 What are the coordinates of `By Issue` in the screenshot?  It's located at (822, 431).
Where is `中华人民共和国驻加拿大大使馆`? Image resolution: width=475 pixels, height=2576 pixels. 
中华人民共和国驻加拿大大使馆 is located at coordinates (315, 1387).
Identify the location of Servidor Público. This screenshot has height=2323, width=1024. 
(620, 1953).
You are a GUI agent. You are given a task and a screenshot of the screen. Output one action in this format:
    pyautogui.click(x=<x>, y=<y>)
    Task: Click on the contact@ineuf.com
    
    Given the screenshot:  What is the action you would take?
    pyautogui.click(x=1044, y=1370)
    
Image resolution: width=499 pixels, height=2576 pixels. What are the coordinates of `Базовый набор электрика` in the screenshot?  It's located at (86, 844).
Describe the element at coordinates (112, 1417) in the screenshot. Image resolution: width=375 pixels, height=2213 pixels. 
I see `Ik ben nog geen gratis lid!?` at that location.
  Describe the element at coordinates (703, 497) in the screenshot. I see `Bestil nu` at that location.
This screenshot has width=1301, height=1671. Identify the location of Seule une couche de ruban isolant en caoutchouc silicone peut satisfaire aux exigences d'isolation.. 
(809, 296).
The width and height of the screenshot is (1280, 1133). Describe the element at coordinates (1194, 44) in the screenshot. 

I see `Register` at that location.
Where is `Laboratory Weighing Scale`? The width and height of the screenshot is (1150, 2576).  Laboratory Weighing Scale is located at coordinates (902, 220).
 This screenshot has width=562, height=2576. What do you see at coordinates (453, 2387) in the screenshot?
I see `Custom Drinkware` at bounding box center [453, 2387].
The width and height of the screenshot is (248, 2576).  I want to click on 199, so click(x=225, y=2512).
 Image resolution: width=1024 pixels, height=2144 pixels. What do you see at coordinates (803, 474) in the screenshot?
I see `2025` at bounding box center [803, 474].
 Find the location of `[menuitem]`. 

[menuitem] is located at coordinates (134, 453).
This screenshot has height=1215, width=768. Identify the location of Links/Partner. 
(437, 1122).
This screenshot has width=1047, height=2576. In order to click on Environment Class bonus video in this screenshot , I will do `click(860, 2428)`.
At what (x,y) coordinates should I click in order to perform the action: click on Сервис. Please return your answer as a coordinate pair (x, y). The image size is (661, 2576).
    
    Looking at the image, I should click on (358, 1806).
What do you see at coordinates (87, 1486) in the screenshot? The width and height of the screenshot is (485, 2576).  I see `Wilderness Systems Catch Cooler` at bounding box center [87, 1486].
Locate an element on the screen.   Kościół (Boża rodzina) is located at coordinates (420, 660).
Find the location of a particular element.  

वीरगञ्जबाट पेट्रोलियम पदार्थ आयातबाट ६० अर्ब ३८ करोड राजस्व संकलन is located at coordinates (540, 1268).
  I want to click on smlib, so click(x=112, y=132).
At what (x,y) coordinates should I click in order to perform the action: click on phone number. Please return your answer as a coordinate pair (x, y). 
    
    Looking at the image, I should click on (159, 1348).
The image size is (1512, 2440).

+++

- [EXERCISE INSTRUCTIONS]:
Each entry above needs to be output exactly.

- [EXERCISE RESULT]:
 What are the coordinates of `By Issue` in the screenshot?  It's located at (822, 431).
Where is `中华人民共和国驻加拿大大使馆`? Image resolution: width=475 pixels, height=2576 pixels. 
中华人民共和国驻加拿大大使馆 is located at coordinates (315, 1387).
Identify the location of Servidor Público. This screenshot has height=2323, width=1024. 
(620, 1953).
You are a GUI agent. You are given a task and a screenshot of the screen. Output one action in this format:
    pyautogui.click(x=<x>, y=<y>)
    Task: Click on the contact@ineuf.com
    
    Given the screenshot:  What is the action you would take?
    pyautogui.click(x=1044, y=1370)
    
Image resolution: width=499 pixels, height=2576 pixels. What are the coordinates of `Базовый набор электрика` in the screenshot?  It's located at (86, 844).
Describe the element at coordinates (112, 1417) in the screenshot. Image resolution: width=375 pixels, height=2213 pixels. 
I see `Ik ben nog geen gratis lid!?` at that location.
  Describe the element at coordinates (703, 497) in the screenshot. I see `Bestil nu` at that location.
This screenshot has width=1301, height=1671. Identify the location of Seule une couche de ruban isolant en caoutchouc silicone peut satisfaire aux exigences d'isolation.. 
(809, 296).
The width and height of the screenshot is (1280, 1133). Describe the element at coordinates (1194, 44) in the screenshot. 

I see `Register` at that location.
Where is `Laboratory Weighing Scale`? The width and height of the screenshot is (1150, 2576).  Laboratory Weighing Scale is located at coordinates (902, 220).
 This screenshot has width=562, height=2576. What do you see at coordinates (453, 2387) in the screenshot?
I see `Custom Drinkware` at bounding box center [453, 2387].
The width and height of the screenshot is (248, 2576).  I want to click on 199, so click(x=225, y=2512).
 Image resolution: width=1024 pixels, height=2144 pixels. What do you see at coordinates (803, 474) in the screenshot?
I see `2025` at bounding box center [803, 474].
 Find the location of `[menuitem]`. 

[menuitem] is located at coordinates (134, 453).
This screenshot has height=1215, width=768. Identify the location of Links/Partner. 
(437, 1122).
This screenshot has width=1047, height=2576. In order to click on Environment Class bonus video in this screenshot , I will do `click(860, 2428)`.
At what (x,y) coordinates should I click in order to perform the action: click on Сервис. Please return your answer as a coordinate pair (x, y). The image size is (661, 2576).
    
    Looking at the image, I should click on (358, 1806).
What do you see at coordinates (87, 1486) in the screenshot? The width and height of the screenshot is (485, 2576).  I see `Wilderness Systems Catch Cooler` at bounding box center [87, 1486].
Locate an element on the screen.   Kościół (Boża rodzina) is located at coordinates (420, 660).
Find the location of a particular element.  

वीरगञ्जबाट पेट्रोलियम पदार्थ आयातबाट ६० अर्ब ३८ करोड राजस्व संकलन is located at coordinates (540, 1268).
  I want to click on smlib, so click(x=112, y=132).
At what (x,y) coordinates should I click in order to perform the action: click on phone number. Please return your answer as a coordinate pair (x, y). 
    
    Looking at the image, I should click on (159, 1348).
The image size is (1512, 2440).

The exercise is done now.